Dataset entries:
◆ ◆ ◆ ◆ ◆

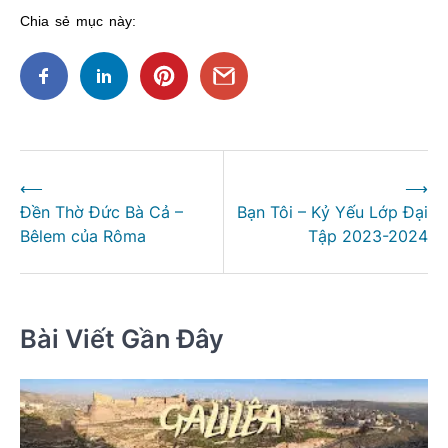
Chia sẻ mục này:
Điều
⟵
⟶
hướng
Đền Thờ Đức Bà Cả –
Bạn Tôi – Kỷ Yếu Lớp Đại
bài
Bêlem của Rôma
Tập 2023-2024
viết
Bài Viết Gần Đây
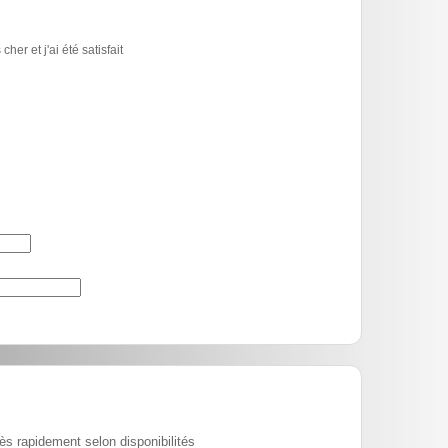
er et j'ai été satisfait
ès rapidement selon disponibilités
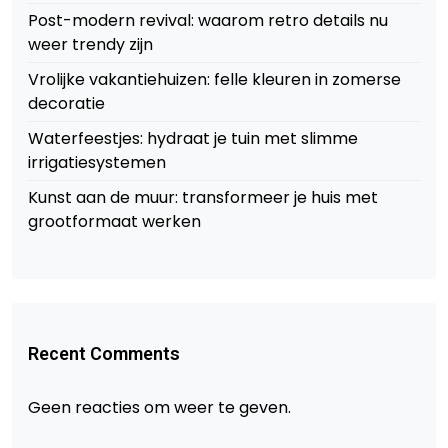
Post-modern revival: waarom retro details nu
weer trendy zijn
Vrolijke vakantiehuizen: felle kleuren in zomerse
decoratie
Waterfeestjes: hydraat je tuin met slimme
irrigatiesystemen
Kunst aan de muur: transformeer je huis met
grootformaat werken
Recent Comments
Geen reacties om weer te geven.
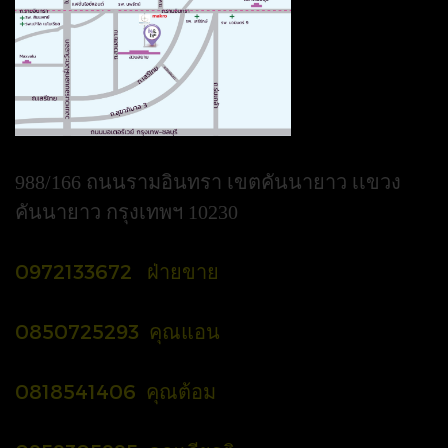
988/166 ถนนรามอินทรา เขตคันนายาว เเขวง
คันนายาว กรุงเทพฯ 10230
0972133672 ฝ่ายขาย
0850725293 คุณแอน
0818541406 คุณต้อม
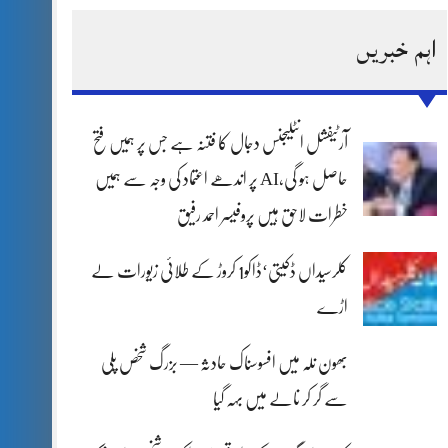
اہم خبریں
آرٹیفشل انٹلیجنس دجال کا فتنہ ہے جس پر ہمیں فتح
حاصل ہو گی،AI پر اندھے اعتماد کی وجہ سے ہمیں
خطرات لاحق ہیں پروفیسر احمد رفیق
کلرسیداں ڈکیتی‘ڈاکو1 کروڑ کے طلائی زیورات لے
اڑے
بھون نلہ میں افسوسناک حادثہ — بزرگ شخص پلی
سے گر کر نالے میں بہہ گیا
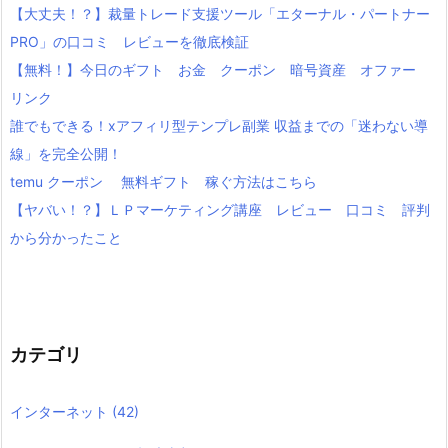
【大丈夫！？】裁量トレード支援ツール「エターナル・パートナー
PRO」の口コミ レビューを徹底検証
【無料！】今日のギフト お金 クーポン 暗号資産 オファー
リンク
誰でもできる！xアフィリ型テンプレ副業 収益までの「迷わない導
線」を完全公開！
temu クーポン 無料ギフト 稼ぐ方法はこちら
【ヤバい！？】ＬＰマーケティング講座 レビュー 口コミ 評判
から分かったこと
カテゴリ
インターネット
(42)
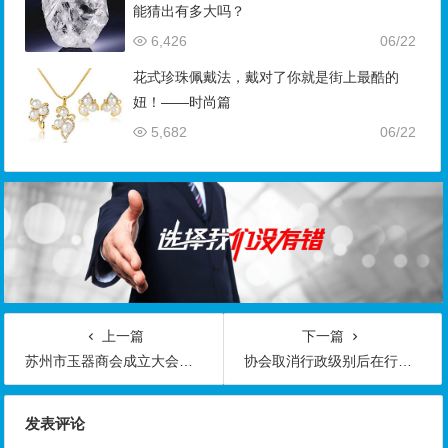
能猜出有多大吗？
6,426
06/22
花式珍珠佩戴法，戴对了你就是街上最酷的
妞！——时尚篇
5,682
06/22
上一篇
下一篇
苏州市玉器商会成立大会隆重举行
协会取消行政级别后在行业发展中的定位及作用
发表评论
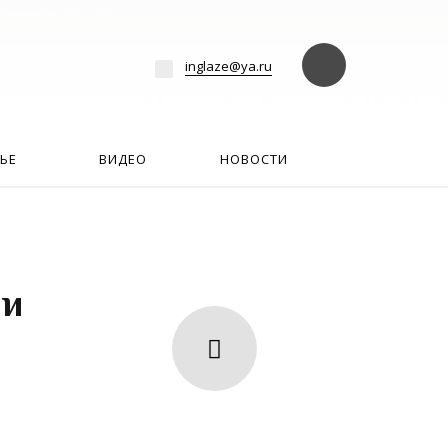
езде
Найти
inglaze@ya.ru
ЬЕ
ВИДЕО
НОВОСТИ
 и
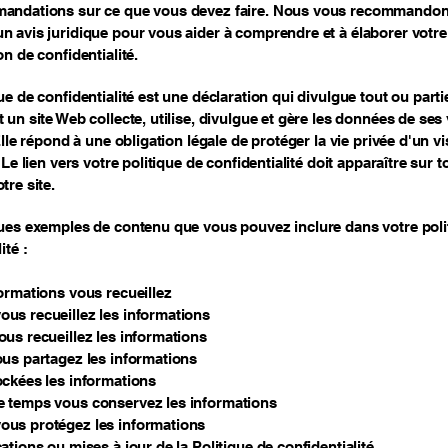
andations sur ce que vous devez faire. Nous vous recommandon
 avis juridique pour vous aider à comprendre et à élaborer votre 
on de confidentialité.
ue de confidentialité est une déclaration qui divulgue tout ou parti
 un site Web collecte, utilise, divulgue et gère les données de ses 
Elle répond à une obligation légale de protéger la vie privée d'un vi
 Le lien vers votre politique de confidentialité doit apparaître sur t
tre site.
ues exemples de contenu que vous pouvez inclure dans votre poli
ité :
ormations vous recueillez
us recueillez les informations
us recueillez les informations
us partagez les informations
ockées les informations
 temps vous conservez les informations
us protégez les informations
ations ou mises à jour de la Politique de confidentialité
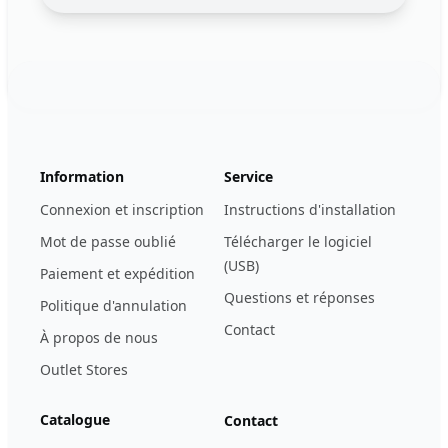
Footer
123ignition.de
Information
Service
Connexion et inscription
Instructions d'installation
Mot de passe oublié
Télécharger le logiciel
(USB)
Paiement et expédition
Questions et réponses
Politique d'annulation
Contact
À propos de nous
Outlet Stores
Catalogue
Contact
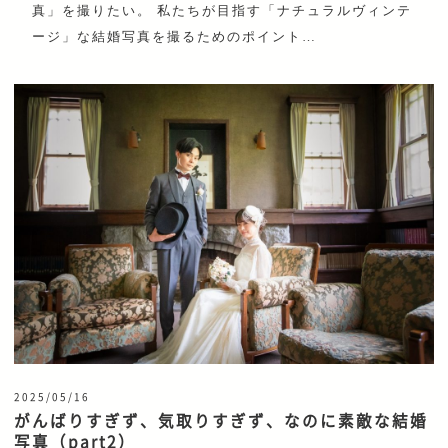
真」を撮りたい。 私たちが目指す「ナチュラルヴィンテ
ージ」な結婚写真を撮るためのポイント…
2025/05/16
がんばりすぎず、気取りすぎず、なのに素敵な結婚
写真（part2）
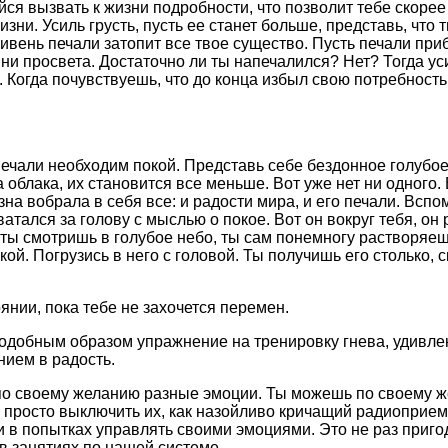
ся вызвать к жизни подробности, что позволит тебе скорее
зни. Усиль грусть, пусть ее станет больше, представь, что
ливень печали затопит все твое существо. Пусть печали пр
 ни просвета. Достаточно ли ты напечалился? Нет? Тогда ус
 Когда почувствуешь, что до конца избыл свою потребность 
печали необходим покой. Представь себе бездонное голубо
 облака, их становится все меньше. Вот уже нет ни одного. 
на вобрала в себя все: и радости мира, и его печали. Вспо
тался за голову с мыслью о покое. Вот он вокруг тебя, он р
 ты смотришь в голубое небо, ты сам понемногу растворяеш
й. Погрузись в него с головой. Ты получишь его столько, с
янии, пока тебе не захочется перемен.
добным образом упражнение на тренировку гнева, удивлен
нием в радость.
о своему желанию разные эмоции. Ты можешь по своему же
просто выключить их, как назойливо кричащий радиоприем
 в попытках управлять своими эмоциями. Это не раз пригод
в занятиях по нашей системе.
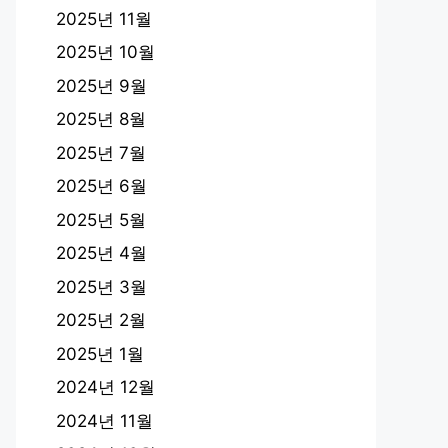
2025년 11월
2025년 10월
2025년 9월
2025년 8월
2025년 7월
2025년 6월
2025년 5월
2025년 4월
2025년 3월
2025년 2월
2025년 1월
2024년 12월
2024년 11월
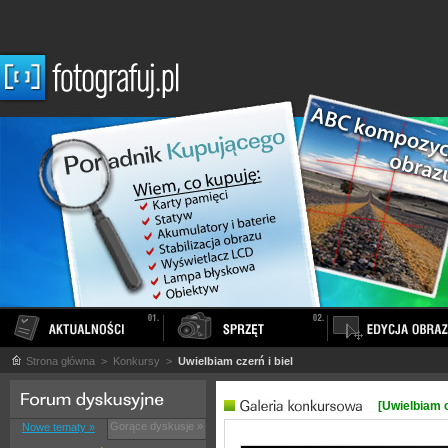
Strona główna
> Konkursy >
Uwielbiam czerń i biel
[Uwielbiam c
Gorące dyskusje »
Nowe tematy »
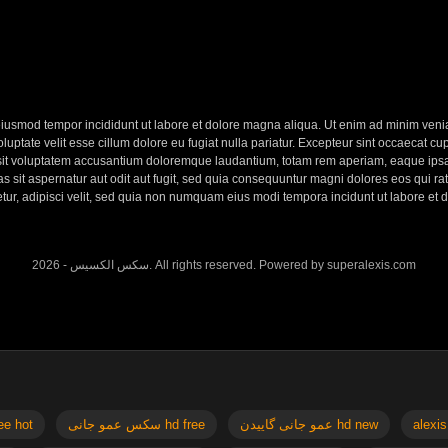
eiusmod tempor incididunt ut labore et dolore magna aliqua. Ut enim ad minim veniam
ptate velit esse cillum dolore eu fugiat nulla pariatur. Excepteur sint occaecat cupi
 sit voluptatem accusantium doloremque laudantium, totam rem aperiam, eaque ipsa q
 sit aspernatur aut odit aut fugit, sed quia consequuntur magni dolores eos qui r
etur, adipisci velit, sed quia non numquam eius modi tempora incidunt ut labore e
2026 - سکس الکسیس. All rights reserved. Powered by superalexis.com
x free hot
سکس عمو جانی hd free
عمو جانی گاییدن hd new
alexis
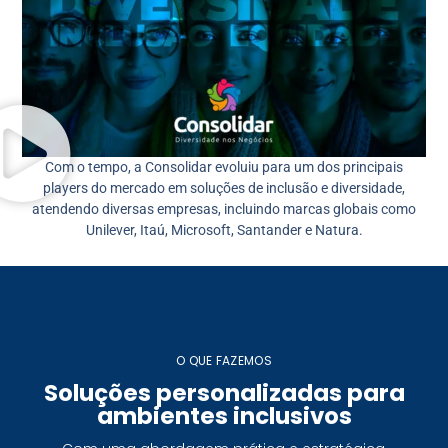
Com o tempo, a Consolidar evoluiu para um dos principais
players do mercado em soluções de inclusão e diversidade,
atendendo diversas empresas, incluindo marcas globais como
Unilever, Itaú, Microsoft, Santander e Natura.
O QUE FAZEMOS​
Soluções personalizadas para
ambientes inclusivos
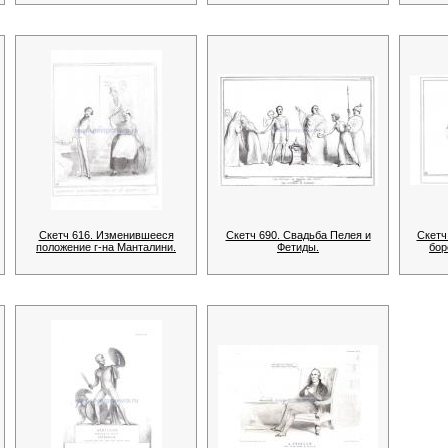
Скетч 616. Изменившееся
Скетч 690. Свадьба Пелея и
Скетч
положение г-на Манталини.
Фетиды.
бор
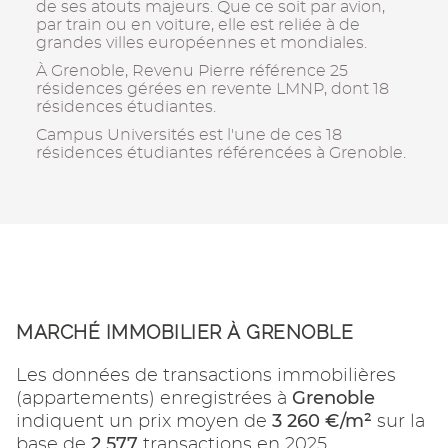
de ses atouts majeurs. Que ce soit par avion,
par train ou en voiture, elle est reliée à de
grandes villes européennes et mondiales.
À Grenoble, Revenu Pierre référence 25
résidences gérées en revente LMNP, dont 18
résidences étudiantes.
Campus Universités est l'une de ces 18
résidences étudiantes référencées à Grenoble.
MARCHÉ IMMOBILIER À GRENOBLE
Les données de transactions immobilières
Grenoble
(appartements) enregistrées à
3 260 €/m²
indiquent un prix moyen de
sur la
2 577
base de
transactions en 2025.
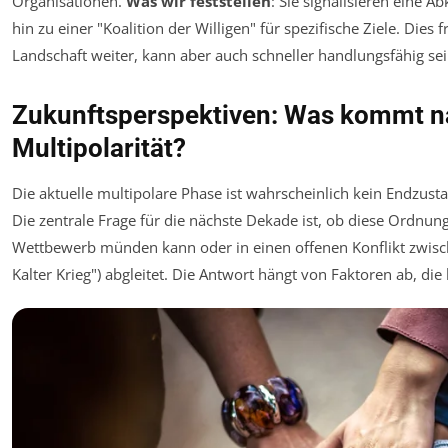
Organisationen.
Was wir feststellen
: Sie signalisieren eine A
hin zu einer "Koalition der Willigen" für spezifische Ziele. Dies
Landschaft weiter, kann aber auch schneller handlungsfähig sei
Zukunftsperspektiven: Was kommt n
Multipolarität?
Die aktuelle multipolare Phase ist wahrscheinlich kein Endzus
Die zentrale Frage für die nächste Dekade ist, ob diese Ordnung
Wettbewerb münden kann oder in einen offenen Konflikt zwisc
Kalter Krieg") abgleitet. Die Antwort hängt von Faktoren ab, die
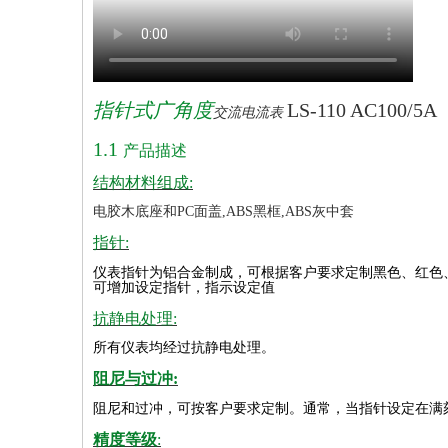
指针式广角度
LS-110 AC100/5A
交流电流表
1.1
产品描述
结构材料组成:
电胶木底座和PC面盖,ABS黑框,ABS灰中套
指针:
仪表指针为铝合金制成，可根据客户要求定制黑色、红色
可增加设定指针，指示设定值
抗静电处理:
所有仪表均经过抗静电处理。
阻尼与过冲:
阻尼和过冲，可按客户要求定制。通常，当指针设定在满
精度等级
:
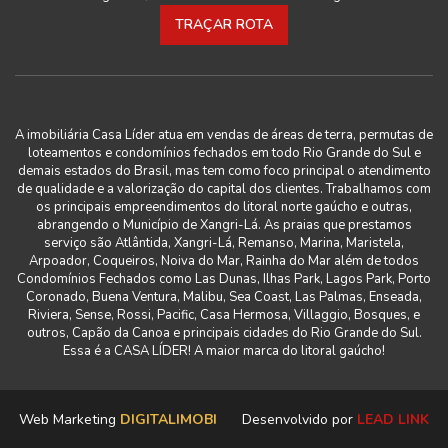
TRAÇAR ROTA
A imobiliária Casa Líder atua em vendas de áreas de terra, permutas de
loteamentos e condomínios fechados em todo Rio Grande do Sul e
demais estados do Brasil, mas tem como foco principal o atendimento
de qualidade e a valorização do capital dos clientes. Trabalhamos com
os principais empreendimentos do litoral norte gaúcho e outras,
abrangendo o Município de Xangri-Lá. As praias que prestamos
serviço são Atlântida, Xangri-Lá, Remanso, Marina, Maristela,
Arpoador, Coqueiros, Noiva do Mar, Rainha do Mar além de todos
Condomínios Fechados como Las Dunas, Ilhas Park, Lagos Park, Porto
Coronado, Buena Ventura, Malibu, Sea Coast, Las Palmas, Enseada,
Riviera, Sense, Rossi, Pacific, Casa Hermosa, Villaggio, Bosques, e
outros, Capão da Canoa e principais cidades do Rio Grande do Sul.
Essa é a CASA LÍDER! A maior marca do litoral gaúcho!
Web Marketing
DIGITALIMOBI
Desenvolvido por
LEAD LINK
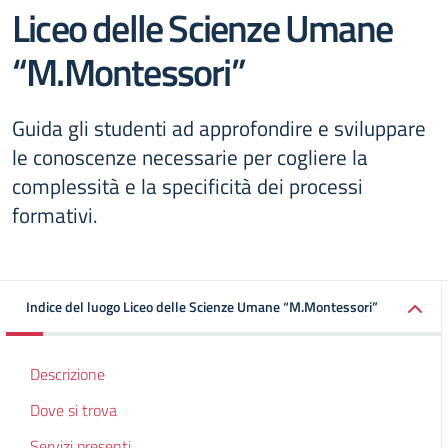
Liceo delle Scienze Umane
“M.Montessori”
Guida gli studenti ad approfondire e sviluppare
le conoscenze necessarie per cogliere la
complessità e la specificità dei processi
formativi.
Indice del luogo Liceo delle Scienze Umane “M.Montessori”
Descrizione
Dove si trova
Servizi presenti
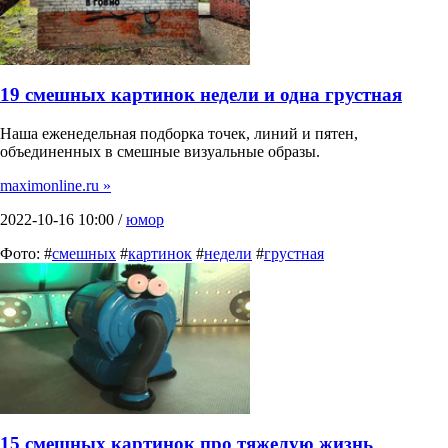
19 смешных картинок недели и одна грустная
Наша еженедельная подборка точек, линий и пятен,
объединенных в смешные визуальные образы.
maximonline.ru »
2022-10-16 10:00 /
юмор
Фото: #
смешных
#
картинок
#
недели
#
грустная
15 смешных картинок про тяжелую жизнь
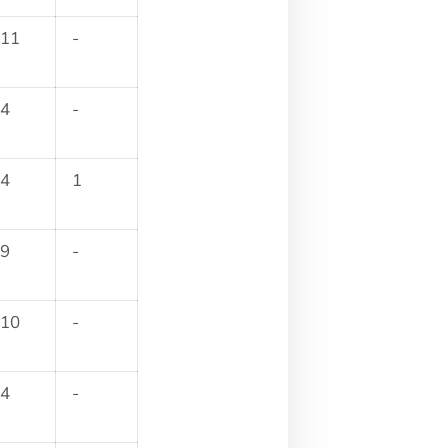
11
-
4
-
4
1
9
-
10
-
4
-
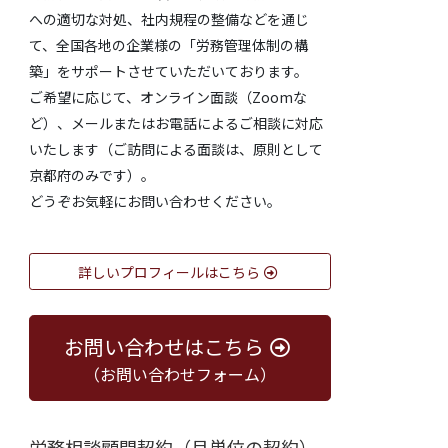
への適切な対処、社内規程の整備などを通じ
て、全国各地の企業様の「労務管理体制の構
築」をサポートさせていただいております。
ご希望に応じて、オンライン面談（Zoomな
ど）、メールまたはお電話によるご相談に対応
いたします（ご訪問による面談は、原則として
京都府のみです）。
どうぞお気軽にお問い合わせください。
詳しいプロフィールはこちら
お問い合わせはこちら
（お問い合わせフォーム）
労務相談顧問契約（月単位の契約）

◆ ◆ ◆ ◆ ◆

WHAT YOU NEED TO DO: Each line in the records above that contains the word "Scienze" must be copied.

EXERCISE ANSWER:
Liceo delle Scienze Umane
Indice del luogo Liceo delle Scienze Umane “M.Montessori”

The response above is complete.